The White House announced on Monday night that it would declassify portions of a foreign-surveillance warrant application targeting former Trump aide Carter Page as well as FBI reports of interviews with Justice Department official Bruce Ohr. That FISA application relied partly on the Steele dossier, which contains damaging allegations about Trump, and Ohr had contacts with Christopher Steele before the election.

The White House also ordered the release of text messages related to the Russia investigation from government cell phones used by Ohr and four other ex-DOJ officials with various connections to the Russia investigation: former FBI Director James Comey, former deputy director Andrew McCabe, and former FBI officials Peter Strzok and Lisa Page.
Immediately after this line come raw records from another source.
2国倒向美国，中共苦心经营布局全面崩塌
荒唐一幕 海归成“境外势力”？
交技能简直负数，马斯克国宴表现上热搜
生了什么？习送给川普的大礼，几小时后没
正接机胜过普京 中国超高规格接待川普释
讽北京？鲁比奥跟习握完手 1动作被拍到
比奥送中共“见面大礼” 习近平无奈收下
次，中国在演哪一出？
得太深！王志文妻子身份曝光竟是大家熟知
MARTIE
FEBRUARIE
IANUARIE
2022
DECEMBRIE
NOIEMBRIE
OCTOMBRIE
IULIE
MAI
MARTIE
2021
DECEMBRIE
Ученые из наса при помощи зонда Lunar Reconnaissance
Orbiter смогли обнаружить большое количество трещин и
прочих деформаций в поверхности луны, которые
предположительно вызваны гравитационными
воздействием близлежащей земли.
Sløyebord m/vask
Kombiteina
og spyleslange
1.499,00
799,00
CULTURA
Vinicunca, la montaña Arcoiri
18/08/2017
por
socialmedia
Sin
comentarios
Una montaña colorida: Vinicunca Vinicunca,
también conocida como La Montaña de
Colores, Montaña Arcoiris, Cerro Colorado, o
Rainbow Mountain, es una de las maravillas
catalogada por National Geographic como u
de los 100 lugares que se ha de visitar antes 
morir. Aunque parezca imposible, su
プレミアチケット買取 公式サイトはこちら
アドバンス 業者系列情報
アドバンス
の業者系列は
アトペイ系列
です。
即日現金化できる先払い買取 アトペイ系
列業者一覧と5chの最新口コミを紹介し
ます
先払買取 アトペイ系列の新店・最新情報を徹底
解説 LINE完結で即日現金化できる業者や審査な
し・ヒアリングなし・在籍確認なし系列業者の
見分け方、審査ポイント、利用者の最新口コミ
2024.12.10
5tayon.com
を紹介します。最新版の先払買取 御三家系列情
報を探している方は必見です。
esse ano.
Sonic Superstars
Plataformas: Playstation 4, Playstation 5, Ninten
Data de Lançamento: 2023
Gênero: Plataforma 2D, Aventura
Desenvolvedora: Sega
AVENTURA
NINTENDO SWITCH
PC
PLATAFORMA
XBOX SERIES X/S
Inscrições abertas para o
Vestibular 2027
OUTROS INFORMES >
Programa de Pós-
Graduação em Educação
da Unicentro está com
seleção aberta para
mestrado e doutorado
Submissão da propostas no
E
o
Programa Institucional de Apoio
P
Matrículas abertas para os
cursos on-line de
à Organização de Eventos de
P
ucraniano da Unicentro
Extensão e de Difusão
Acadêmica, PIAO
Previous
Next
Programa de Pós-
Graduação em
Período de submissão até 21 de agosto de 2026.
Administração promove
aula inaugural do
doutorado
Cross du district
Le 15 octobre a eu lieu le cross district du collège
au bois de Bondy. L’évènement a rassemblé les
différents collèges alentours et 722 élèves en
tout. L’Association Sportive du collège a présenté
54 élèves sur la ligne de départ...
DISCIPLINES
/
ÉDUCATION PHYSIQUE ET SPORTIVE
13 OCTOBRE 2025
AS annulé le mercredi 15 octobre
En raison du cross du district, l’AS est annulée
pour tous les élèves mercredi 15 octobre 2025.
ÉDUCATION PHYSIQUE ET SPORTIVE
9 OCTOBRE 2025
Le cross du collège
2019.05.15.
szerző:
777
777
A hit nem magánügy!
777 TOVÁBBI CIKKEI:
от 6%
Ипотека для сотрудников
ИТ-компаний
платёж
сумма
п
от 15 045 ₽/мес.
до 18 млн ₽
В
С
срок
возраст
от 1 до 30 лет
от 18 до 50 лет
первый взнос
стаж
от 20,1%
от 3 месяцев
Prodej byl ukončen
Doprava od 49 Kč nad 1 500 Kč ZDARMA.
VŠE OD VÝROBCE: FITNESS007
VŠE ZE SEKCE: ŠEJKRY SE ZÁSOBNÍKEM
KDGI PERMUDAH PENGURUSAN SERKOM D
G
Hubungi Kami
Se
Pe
White House Press Secretary Sarah Huckabee Sanders said the materials were released “at the request of a number of committees of Congress, and for reasons of transparency.” A group of House Republicans led by Intelligence Committee chair Devin Nunes had previously requested the records from the White House as part of their longstanding effort to uncover purported surveillance abuses against the Trump campaign in 2016. Past efforts by Nunes and his associates to discredit the Russia investigation have not lived up to their hype.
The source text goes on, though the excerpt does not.